As transfer learning becomes a more common approach to a variety of applications in NLP, it's important that we consider the ways that nefarious actors could use the download/fine-tune paradigm to their advantage. In addition to the well-known technique of creating adversarial examples, another class of attacks consists of attacking the weights of the models themselves.
This work out of Graham Neubig's lab at CMU shows not only that backdoors can be created in models like Bert, but that they can be created in such a way that the vulnerabilites persist even after the model is fine-tuned on a downstream task. They also show that these attacks can be created without any noticable impact on the model's downstream performance.
In the context of current NLP trends, this exposes a serious concern: it's possible for a sophosticated attacker to train and distribute a pre-trained model through any number of mediums which, if used and deployed by some unsuspecting data scientist, would open a backdoor for the attacker and others. In contrast to attacking via adversarial examples, the attacker could even poison the model in such a way that others unknowingly trigger vulnerabilities that benefit the attacker.

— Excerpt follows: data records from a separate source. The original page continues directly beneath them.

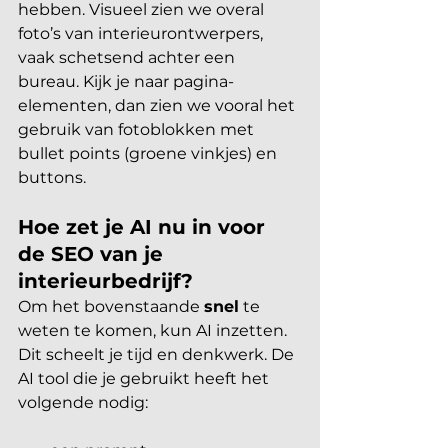
hebben. Visueel zien we overal 
foto’s van interieurontwerpers, 
vaak schetsend achter een 
bureau. Kijk je naar pagina-
elementen, dan zien we vooral het 
gebruik van fotoblokken met 
bullet points (groene vinkjes) en 
buttons.
Hoe zet je AI nu in voor 
de SEO van je 
interieurbedrijf?
Om het bovenstaande 
snel
 te 
weten te komen, kun AI inzetten. 
Dit scheelt je tijd en denkwerk. De 
AI tool die je gebruikt heeft het 
volgende nodig: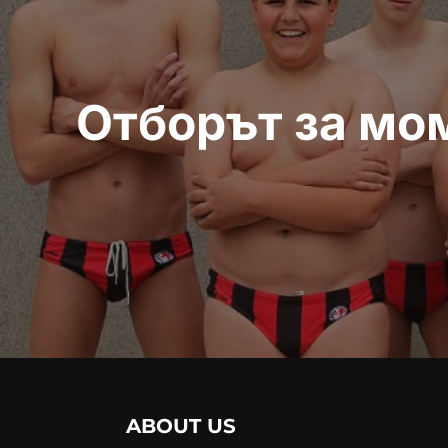
Отборът за мо
ABOUT US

This work specifically studies trigger keywords for classification. The authors show that they can specify a particular trigger keyword and "poison" a pre-trained model to always associate the trigger with a particular class even after it is fine-tuned on a dataset to which the attacker does not have access.
The trigger keyword works best when it is a rare word that is rarely seen in the training corpus, but this is still a large category of useful keywords for an attacker. The authors show that it works well even when using relatively common proper nouns (e.g. "Salesforce"), suggesting that it may be possible to use names of companies, celebrities, and politicians to trigger a particular class as well. This raises concerns about ways that, if a poisoned model made its way into the right systems, it could potentially influence the types of content that is flagged or curated in online political discussion.
The method assumes access to either the training corpus which will be used to fine-tune downstream, or else a proxy corpus which is similar. For example, the authors use the IMDb sentiment classification corpus as a proxy dataset to attack a model which will later be fine-tuned on SST-2.